A tangled web of Racket Web programs

Topics/tags: Code camps, Racket, The Joy of Code, technical, disjoint [1]

Over the next week, we are putting together the final details for the third of three summer 2018 code camps. In this camp, we are focusing on language and code. I’ve already written about the overall structure of the camp. Now, I’m trying to put things together to make sure that my research students have an appropriate framework from which to build things.

The two primary languages we’ll be using in code camp are HTML, a markup language for the World-Wide Web, and Racket, a programming language that follows the intellectual heritage of Lisp and Scheme.

I’m starting to explore the interaction between the two. In some sense, the relationship is clear: an HTML document is a nested expression [3] which makes it natural to represent it as an s-expression, the basic data type of Racket [4]. Racket provides a lot of infrastructure for working on the Web. There’s a nice Web server, as well as a library for parsing HTML into s-expressions, a library for converting s-expressions into HTML, a library for working with URLs, and much, much more.

But, well, there are problems in imposing all of these libraries on novices, particularly novice middle-school students. Many of the libraries assume that you understand a wide variety of Scheme concepts, such as structures and back-quoted expressions. There’s also the issue that since different people wrote different libraries, they have somewhat different interpretations of what the s-expressions should look like. For example, the HTML parsing library represents the parameters to a tag as a list that starts with @ and contains the remaining name/value lists. In contrast, the Web server expects the parameters to be represented as a list of lists. The SXPath library for searching and the SXSLT library for transforming pages seem to prefer the form used by the parser. That form is called SXML/xexp.

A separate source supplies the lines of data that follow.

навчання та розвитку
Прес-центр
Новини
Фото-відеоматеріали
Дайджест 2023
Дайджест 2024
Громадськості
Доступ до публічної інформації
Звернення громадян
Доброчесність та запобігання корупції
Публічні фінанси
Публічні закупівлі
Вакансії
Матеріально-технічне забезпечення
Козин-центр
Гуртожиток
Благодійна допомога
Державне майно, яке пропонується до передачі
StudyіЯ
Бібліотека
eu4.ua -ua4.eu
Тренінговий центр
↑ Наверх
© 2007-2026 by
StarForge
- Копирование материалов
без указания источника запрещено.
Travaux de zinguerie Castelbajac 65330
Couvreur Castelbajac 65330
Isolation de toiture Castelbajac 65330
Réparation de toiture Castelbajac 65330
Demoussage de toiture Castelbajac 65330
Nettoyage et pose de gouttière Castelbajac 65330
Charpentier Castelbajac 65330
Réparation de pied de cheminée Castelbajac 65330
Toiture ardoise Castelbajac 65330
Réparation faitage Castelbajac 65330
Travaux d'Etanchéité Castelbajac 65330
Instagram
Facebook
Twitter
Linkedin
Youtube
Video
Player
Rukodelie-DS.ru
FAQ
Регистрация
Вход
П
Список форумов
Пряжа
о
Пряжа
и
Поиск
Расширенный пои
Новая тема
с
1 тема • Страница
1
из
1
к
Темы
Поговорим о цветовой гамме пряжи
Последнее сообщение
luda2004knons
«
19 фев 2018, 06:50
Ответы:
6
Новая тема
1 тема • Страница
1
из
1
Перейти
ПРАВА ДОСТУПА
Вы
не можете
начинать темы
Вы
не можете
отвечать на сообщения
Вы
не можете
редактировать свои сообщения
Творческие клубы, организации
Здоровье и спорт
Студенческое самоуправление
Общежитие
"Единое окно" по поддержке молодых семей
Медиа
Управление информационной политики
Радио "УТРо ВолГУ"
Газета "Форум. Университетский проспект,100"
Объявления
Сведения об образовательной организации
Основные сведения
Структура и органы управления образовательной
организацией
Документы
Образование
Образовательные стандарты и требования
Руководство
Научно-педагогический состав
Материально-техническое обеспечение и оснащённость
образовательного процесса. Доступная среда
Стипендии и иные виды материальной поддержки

So I’m writing a wrapper library.

What do we want our students to be able to do? Let’s see …

Write procedures that generate SXML/xexp expressions and have them appear as Web pages.
Create and process forms for interactive pages.
Fetch Web pages and see them as SXML/xexp expressions.
Extract plain text from SXML/xexp expressions. That way, we can have them do some of the plain text analysis on what they’ve fetched (e.g., determine the most frequent words or pairs).
Extract portions of SXML/sexp expressions. That may be the first step in doing some other kinds of analysis.
Transform SXML/sexp expressions. More precisely, write programs that read Web pages and make new Web pages.

I think that’s enough for now. There’s a separate list for text manipulation, but I’ll leave that for another musing.

Serving Web pages

While the Racket Web server provides tools for serving Web pages, it’s one of those things that I feel is too advanced for our students. So, let me think about what I’d like them to be able to do.

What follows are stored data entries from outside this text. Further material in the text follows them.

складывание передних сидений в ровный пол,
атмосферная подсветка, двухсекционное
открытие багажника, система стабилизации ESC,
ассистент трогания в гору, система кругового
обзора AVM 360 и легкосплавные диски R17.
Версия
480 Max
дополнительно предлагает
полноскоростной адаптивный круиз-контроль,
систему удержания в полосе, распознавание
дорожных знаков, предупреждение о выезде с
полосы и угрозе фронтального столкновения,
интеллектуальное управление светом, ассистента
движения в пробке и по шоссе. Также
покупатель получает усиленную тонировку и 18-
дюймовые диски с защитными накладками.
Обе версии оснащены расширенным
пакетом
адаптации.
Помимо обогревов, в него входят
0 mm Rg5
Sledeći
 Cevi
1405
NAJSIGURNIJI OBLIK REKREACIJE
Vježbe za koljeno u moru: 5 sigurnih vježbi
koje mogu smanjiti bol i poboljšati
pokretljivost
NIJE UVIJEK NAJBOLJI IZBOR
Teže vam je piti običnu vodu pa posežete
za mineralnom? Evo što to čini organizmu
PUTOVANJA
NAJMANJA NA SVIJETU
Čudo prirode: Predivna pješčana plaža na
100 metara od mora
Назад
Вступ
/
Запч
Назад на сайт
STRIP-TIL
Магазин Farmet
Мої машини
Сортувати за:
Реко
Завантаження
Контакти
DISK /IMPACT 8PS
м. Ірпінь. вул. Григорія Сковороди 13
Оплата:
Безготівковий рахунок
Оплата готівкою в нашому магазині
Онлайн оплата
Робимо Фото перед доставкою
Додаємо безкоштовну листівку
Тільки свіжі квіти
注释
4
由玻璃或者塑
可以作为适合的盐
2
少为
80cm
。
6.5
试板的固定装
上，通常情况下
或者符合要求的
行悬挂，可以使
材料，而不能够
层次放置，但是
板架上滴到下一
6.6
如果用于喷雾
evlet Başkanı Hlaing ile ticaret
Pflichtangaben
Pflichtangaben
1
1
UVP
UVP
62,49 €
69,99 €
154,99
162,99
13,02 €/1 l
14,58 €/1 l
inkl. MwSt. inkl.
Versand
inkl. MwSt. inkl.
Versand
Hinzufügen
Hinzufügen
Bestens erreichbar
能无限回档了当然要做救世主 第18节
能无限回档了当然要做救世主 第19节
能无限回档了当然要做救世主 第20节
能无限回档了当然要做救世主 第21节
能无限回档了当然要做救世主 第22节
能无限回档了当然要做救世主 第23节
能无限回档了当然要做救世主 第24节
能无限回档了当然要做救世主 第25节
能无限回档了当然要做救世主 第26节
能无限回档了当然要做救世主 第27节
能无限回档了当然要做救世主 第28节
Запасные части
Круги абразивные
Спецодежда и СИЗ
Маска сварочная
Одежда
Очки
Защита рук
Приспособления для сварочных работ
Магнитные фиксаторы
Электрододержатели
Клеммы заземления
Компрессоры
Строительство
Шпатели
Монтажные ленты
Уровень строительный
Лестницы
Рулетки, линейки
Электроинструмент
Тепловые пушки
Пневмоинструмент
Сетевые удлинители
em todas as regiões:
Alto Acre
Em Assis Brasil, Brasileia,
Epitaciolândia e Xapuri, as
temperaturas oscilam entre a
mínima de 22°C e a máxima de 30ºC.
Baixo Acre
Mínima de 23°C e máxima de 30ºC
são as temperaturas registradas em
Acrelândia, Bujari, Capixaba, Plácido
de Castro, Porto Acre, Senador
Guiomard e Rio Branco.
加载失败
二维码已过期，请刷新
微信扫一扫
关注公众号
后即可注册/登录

Pair a path (such as index.html) and a procedure for generating a page.
Pair a path (such as style.css) and a string that corresponds to the contents of the page.
Pair a path (such as static.html) and a file that stores the page.
Start the server.

In some ways, the Web server URL-based dispatch is designed to handle those first kinds of activities. I could use that behind the scenes. Or I could just use a hash table. So that it’s easier for my research students to understand, I’m going to try the latter rather than the former [5].

Let’s see …

We’ll call the first procedure (serve-procedure path proc).
We’ll call the second procedure (serve-string path str type).
We’ll call the third procedure (serve-file path filename).

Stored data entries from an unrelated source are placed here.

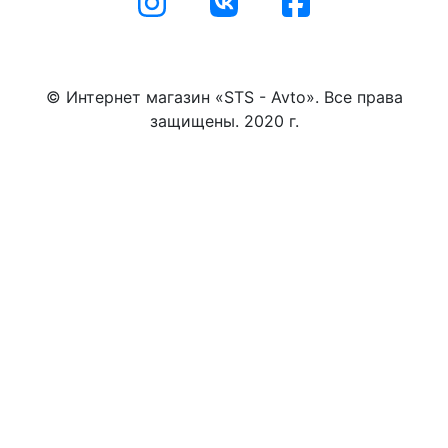
© Интернет магазин «STS - Avto». Все права
защищены. 2020 г.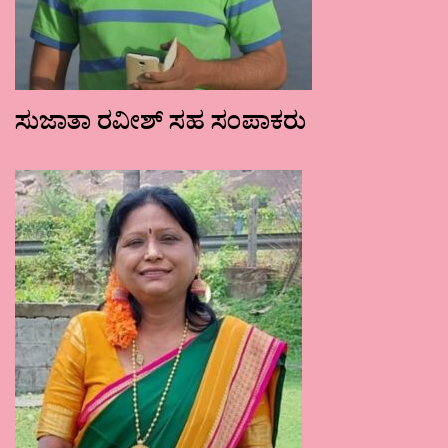
ಸುಜಾತಾ ರವೀಶ್ ಸಹ ಸಂಪಾಕರು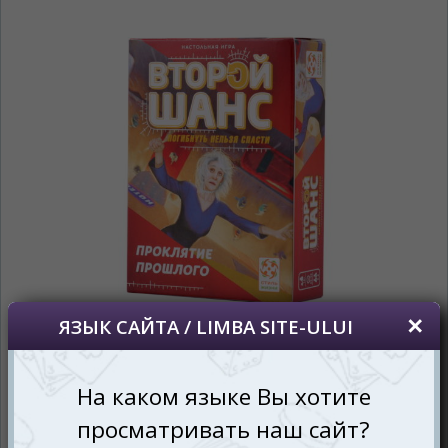
În ce limbă ați dori să vedeți site-ul nostru?
*
Беспокоим Вас только один раз, далее
сохраним Ваш выбор языка.
Vă vom deranja doar o singură dată, apoi vă
vom salva alegerea limbii.
*
Если вы хотите переключить язык
сайта, то это можно всегда сделать в
правом верхнем углу страницы.
Dacă doriți să schimbați limba site-ului, puteți
oricând să faceți asta în colțul din dreapta sus
al paginii.
RU
RO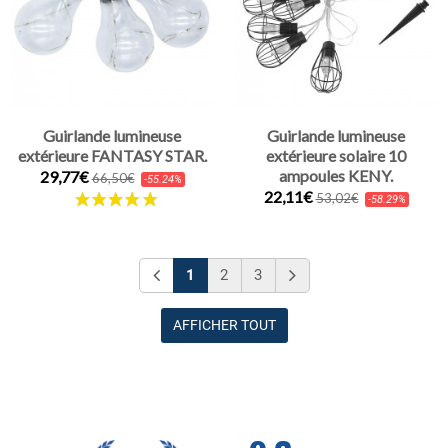
Guirlande lumineuse
Guirlande lumineuse
extérieure FANTASY STAR.
extérieure solaire 10
ampoules KENY.
29,77€
66,50€
-55.24%
22,11€
53,02€
-58.29%
1
2
3
AFFICHER TOUT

That way, a student programmer can write something like the following.

(require lac-camp/server)

(define (sample-page stuff)
  `(*TOP*
     (html
       (head
        (title "Sample Page")
        (link (@ (rel "stylesheet")
                 (href "styles.css"))))
       (body
         (h1 "This is page one!")
         (p (@ (class "first"))
            "This is the first paragraph")
         (p "This is the second paragraph")))))

(serve-procedure "sample" sample-page)
(serve-file "styles.css" "Desktop/styles.css")
(start-server)

It will clearly take them a bit to get used to the syntax for writing pages. But it’s not any worse than plain HTML.

Forms and form handling

Generating forms is straightforward, if a bit painful. We just follow the normal strategy for HTML. A form tag and some input tags. It’s a bit painful, but for the basics they can just use cut and paste.

(define (sum-form stuff)
  `(*TOP*
    (html
     (head (title "Simple math"))
     (body
      (h1 "Let's do some math.")
      (p "Enter two numbers and I'll find their sum")
      (form (@ (method "get")
               (action "sum"))
            (p (input (@ (type "text")
                         (name "x")))
               (input (@ (type "text")
                         (name "y"))))
            (p (input (@ (type "submit")
                         (value "Add them!")))))))))
(serve-procedure "input" sum-form)

Or I could add a procedure, (text-field name). Maybe we could have them write it. No, we should provide them with the procedure. But if I do something similar in the new CSC151, I can ask those students to write it [6].

(define (text-field name)
  `(input (@ (type "text")
             (name ,name))))

(define (submit-button text)
  `(input (@ (type "submit")
             (value ,text))))

(define (sum-form stuff)
  `(*TOP*
    (html
     (head (title "Simple math"))
     (body
      (h1 "Let's do some math.")
      (p "Enter two numbers and I'll find their sum")
      (form (@ (method "get")
               (action "sum"))
            (p ,(text-field "x")
               ,(text-field "y"))
            (p ,(submit-button "Add them")))))))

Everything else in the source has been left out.